◆ **Input data**
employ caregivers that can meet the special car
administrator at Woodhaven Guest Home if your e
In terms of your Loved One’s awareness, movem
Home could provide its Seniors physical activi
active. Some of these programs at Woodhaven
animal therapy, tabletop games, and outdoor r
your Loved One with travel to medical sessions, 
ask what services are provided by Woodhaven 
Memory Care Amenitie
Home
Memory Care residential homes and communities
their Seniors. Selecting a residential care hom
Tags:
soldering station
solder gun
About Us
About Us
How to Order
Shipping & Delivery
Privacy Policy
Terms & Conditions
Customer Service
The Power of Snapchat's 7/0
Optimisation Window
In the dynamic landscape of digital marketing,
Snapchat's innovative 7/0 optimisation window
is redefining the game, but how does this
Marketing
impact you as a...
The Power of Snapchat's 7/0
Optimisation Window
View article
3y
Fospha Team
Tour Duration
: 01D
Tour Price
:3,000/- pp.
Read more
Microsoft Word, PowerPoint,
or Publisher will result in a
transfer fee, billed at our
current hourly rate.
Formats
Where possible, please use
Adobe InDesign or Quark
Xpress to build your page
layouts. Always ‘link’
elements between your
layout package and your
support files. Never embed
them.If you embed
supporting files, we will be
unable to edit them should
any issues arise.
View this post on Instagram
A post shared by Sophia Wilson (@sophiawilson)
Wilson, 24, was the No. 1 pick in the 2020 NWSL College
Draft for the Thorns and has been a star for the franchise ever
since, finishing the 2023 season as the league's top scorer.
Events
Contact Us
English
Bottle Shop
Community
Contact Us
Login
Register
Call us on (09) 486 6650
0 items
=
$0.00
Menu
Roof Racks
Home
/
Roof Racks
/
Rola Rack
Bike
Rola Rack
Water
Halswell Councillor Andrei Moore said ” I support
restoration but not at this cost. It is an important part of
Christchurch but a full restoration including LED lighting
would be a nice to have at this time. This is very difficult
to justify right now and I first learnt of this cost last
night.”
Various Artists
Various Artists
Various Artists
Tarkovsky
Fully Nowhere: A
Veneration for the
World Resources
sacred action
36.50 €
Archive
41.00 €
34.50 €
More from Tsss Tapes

◆ **Work required**
Transcribe every line above, character for character.

◆ **Completed exercise**
employ caregivers that can meet the special car
administrator at Woodhaven Guest Home if your e
In terms of your Loved One’s awareness, movem
Home could provide its Seniors physical activi
active. Some of these programs at Woodhaven
animal therapy, tabletop games, and outdoor r
your Loved One with travel to medical sessions, 
ask what services are provided by Woodhaven 
Memory Care Amenitie
Home
Memory Care residential homes and communities
their Seniors. Selecting a residential care hom
Tags:
soldering station
solder gun
About Us
About Us
How to Order
Shipping & Delivery
Privacy Policy
Terms & Conditions
Customer Service
The Power of Snapchat's 7/0
Optimisation Window
In the dynamic landscape of digital marketing,
Snapchat's innovative 7/0 optimisation window
is redefining the game, but how does this
Marketing
impact you as a...
The Power of Snapchat's 7/0
Optimisation Window
View article
3y
Fospha Team
Tour Duration
: 01D
Tour Price
:3,000/- pp.
Read more
Microsoft Word, PowerPoint,
or Publisher will result in a
transfer fee, billed at our
current hourly rate.
Formats
Where possible, please use
Adobe InDesign or Quark
Xpress to build your page
layouts. Always ‘link’
elements between your
layout package and your
support files. Never embed
them.If you embed
supporting files, we will be
unable to edit them should
any issues arise.
View this post on Instagram
A post shared by Sophia Wilson (@sophiawilson)
Wilson, 24, was the No. 1 pick in the 2020 NWSL College
Draft for the Thorns and has been a star for the franchise ever
since, finishing the 2023 season as the league's top scorer.
Events
Contact Us
English
Bottle Shop
Community
Contact Us
Login
Register
Call us on (09) 486 6650
0 items
=
$0.00
Menu
Roof Racks
Home
/
Roof Racks
/
Rola Rack
Bike
Rola Rack
Water
Halswell Councillor Andrei Moore said ” I support
restoration but not at this cost. It is an important part of
Christchurch but a full restoration including LED lighting
would be a nice to have at this time. This is very difficult
to justify right now and I first learnt of this cost last
night.”
Various Artists
Various Artists
Various Artists
Tarkovsky
Fully Nowhere: A
Veneration for the
World Resources
sacred action
36.50 €
Archive
41.00 €
34.50 €
More from Tsss Tapes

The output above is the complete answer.